Viona menarik lengannya.


"Ada apa?"

__ADS_1


"Tidak, baiklah..." Viona tampak malu saat pipinya memerah dan berkata, "Ka-Kaizo, maukah kamu berpartisipasi dalam ritual itu?"


"Eh?"


Dia tiba-tiba mengatakan itu. Matanya terpaku pada hadiah yang berjejer di kuil.


"Mungkinkah kamu menginginkan sesuatu dari itu?"


"Ya." Viona mengangguk.


"Itu adalah produk dari pengrajin boneka legendaris, Lord Svenjoir. Aku tidak menyangka akan melihatnya di tempat seperti ini."


Entah bagaimana, sepertinya dia menginginkan boneka naga besar itu.


"Hadiah tempat kedua, baiklah!" Kaizo mengangguk dan menggenggam lengan Viona.


"A-apa yang kamu lakukan!?"


"Kamu mau boneka itu, kan? Kalau begitu ayo kita ambil."


"Aku, apa tidak apa-apa!?"


"Ya. Jika kamu dan aku berpasangan, tidak ada yang bisa membandingkan."


Kaizo mengacungkan jempolnya dan Viona mengangguk dengan gembira.


"Oh, tentu saja!"


****


POV : Tiana Von Eldant


_____________________________________


Pada waktu itu. Di hutan dekat danau, Eve dan Tiana yang kehabisan nafas ada di sana.

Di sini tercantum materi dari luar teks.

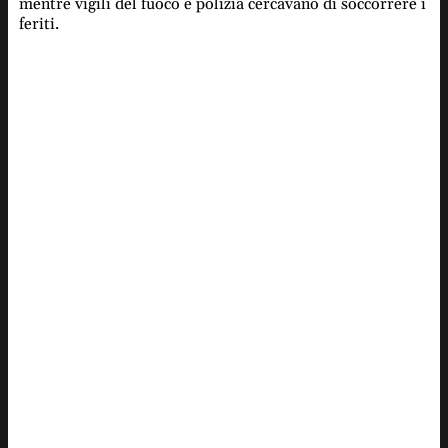
mentre vigili del fuoco e polizia cercavano di soccorrere i
feriti.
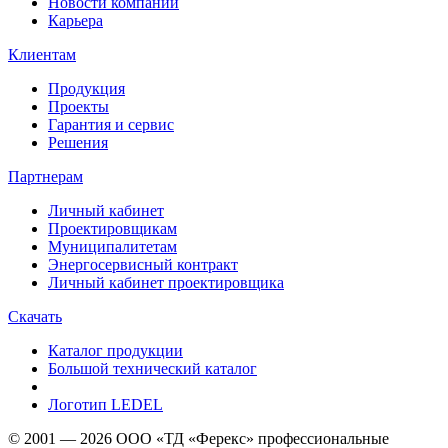
Новости компании
Карьера
Клиентам
Продукция
Проекты
Гарантия и сервис
Решения
Партнерам
Личный кабинет
Проектировщикам
Муниципалитетам
Энергосервисный контракт
Личный кабинет проектировщика
Скачать
Каталог продукции
Большой технический каталог
Логотип LEDEL
© 2001 — 2026 ООО «ТД «Ферекс» профессиональные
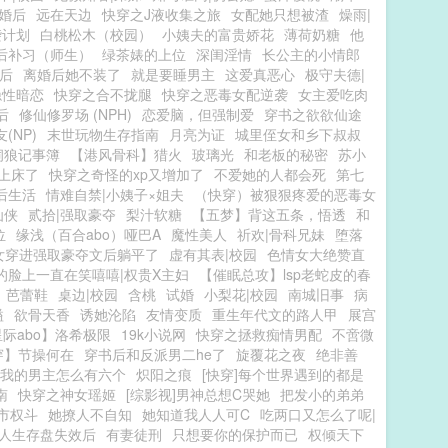
|婚后
远在天边
快穿之J液收集之旅
女配她只想被渣
燥雨|
袭计划
白桃松木（校园）
小姨夫的富贵娇花
薄荷奶糖
他
后补习（师生）
绿茶婊的上位
深闺淫情
长公主的小情郎
后
离婚后她不装了
就是要睡男主
这爱真恶心
极守夫德|
隐性暗恋
快穿之合不拢腿
快穿之恶毒女配逆袭
女主爱吃肉
后
修仙修罗场 (NPH)
恋爱脑，但强制爱
穿书之欲欲仙途
(NP)
末世玩物生存指南
月亮为证
城里侄女和乡下叔叔
饲狼记事簿
【港风骨科】猎火
玻璃光
和老板的秘密
苏小
上床了
快穿之奇怪的xp又增加了
不爱她的人都会死
第七
后生活
情难自禁|小姨子×姐夫
（快穿）被狠狠疼爱的恶毒女
仙侠
贰拾|强取豪夺
梨汁软糖
【五梦】背这五条，悟透
和
位
缘浅（百合abo）哑巴A
魔性美人
祈欢|骨科兄妹
堕落
女穿进强取豪夺文后躺平了
虚有其表|校园
色情女大绝赞直
的脸上一直在笑嘻嘻|权贵X主妇
【催眠总攻】lsp老蛇皮的春
芭蕾鞋
桌边|校园
含桃
试婚
小梨花|校园
南城旧事
病
溢
欲骨天香
诱她沦陷
友情变质
重生年代文的路人甲
展宫
际abo】洛希极限
19k小说网
快穿之拯救痴情男配
不啻微
穿】节操何在
穿书后和反派男二he了
旋覆花之夜
绝非善
我的男主怎么有六个
炽阳之痕
[快穿]每个世界遇到的都是
南
快穿之神女瑶姬
[综影视]男神总想C哭她
把发小的弟弟
市权斗
她撩人不自知
她知道我人人可C
吃两口又怎么了呢|
人生存盘失效后
有妻徒刑
只想要你的保护而已
权倾天下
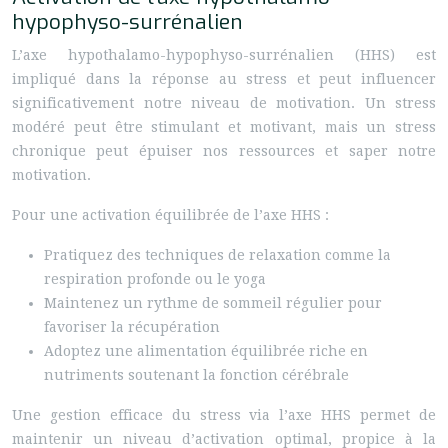
hypophyso-surrénalien
L’axe hypothalamo-hypophyso-surrénalien (HHS) est
impliqué dans la réponse au stress et peut influencer
significativement notre niveau de motivation. Un stress
modéré peut être stimulant et motivant, mais un stress
chronique peut épuiser nos ressources et saper notre
motivation.
Pour une activation équilibrée de l’axe HHS :
Pratiquez des techniques de relaxation comme la
respiration profonde ou le yoga
Maintenez un rythme de sommeil régulier pour
favoriser la récupération
Adoptez une alimentation équilibrée riche en
nutriments soutenant la fonction cérébrale
Une gestion efficace du stress via l’axe HHS permet de
maintenir un niveau d’activation optimal, propice à la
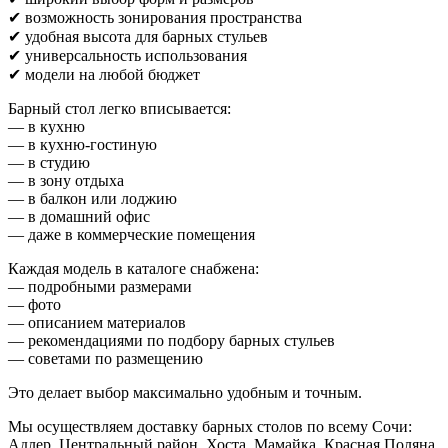
✔ возможность зонирования пространства
✔ удобная высота для барных стульев
✔ универсальность использования
✔ модели на любой бюджет
Барный стол легко вписывается:
— в кухню
— в кухню-гостиную
— в студию
— в зону отдыха
— в балкон или лоджию
— в домашний офис
— даже в коммерческие помещения
Каждая модель в каталоге снабжена:
— подробными размерами
— фото
— описанием материалов
— рекомендациями по подбору барных стульев
— советами по размещению
Это делает выбор максимально удобным и точным.
Мы осуществляем доставку барных столов по всему Сочи:
Адлер, Центральный район, Хоста, Мамайка, Красная Поляна,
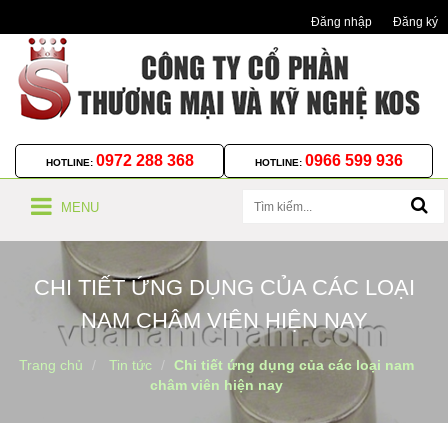
Đăng nhập
Đăng ký
0972 288 368
0966 599 936
HOTLINE:
HOTLINE:
MENU
CHI TIẾT ỨNG DỤNG CỦA CÁC LOẠI
NAM CHÂM VIÊN HIỆN NAY
Trang chủ
Tin tức
Chi tiết ứng dụng của các loại nam
châm viên hiện nay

"Kaizo, a-akhirnya kami berhasil menyusulmu!"


Eve yang terengah-engah dan Tiana yang seluruh tubuhnya terbungkus aura hitam, sampai di tempat Kaizo.


"Fu, fufuu, datang ke kolam dengan seorang gadis, kamu tidak bisa membuat alasan apapun sekarang."


"Ah, sepertinya dia akan memasuki danau bersama Viona."


"Apakah mereka berniat untuk berpartisipasi dalam «Festival Roh Air»? Tapi kenapa?!"


Dan deretan hadiah di kuil memasuki penglihatan Tiana yang memiringkan kepalanya.


"Itu adalah..." Mata gelap pucatnya melebar.


Hadiah kelas atas menghiasi bagian atas kuil. Itu adalah sebuah hadiah untuk seseorang keluarga kerajaan Eldant, itu adalah hotel kelas tertinggi di «Wind Palace».


"Masukkan tiket untuk «Istana Kerajaan»?"


"Apakah Kaizo mengincar itu?"


"Ya, tidak diragukan lagi. Belum lagi gaya pedang biasa, jika kombinasi ace dari perwakilan «Festival Gaya Pedang», mereka sudah lebih dari cukup untuk mengincar kemenangan."


...

__ADS_1


*Bersambung.....


*Note : Cerita ini hanya fiktif belaka. Jika ada kesamaan nama tokoh, tempat kejadian, ataupun cerita, itu adalah kebetulan semata dan tidak ada unsur kesengajaan.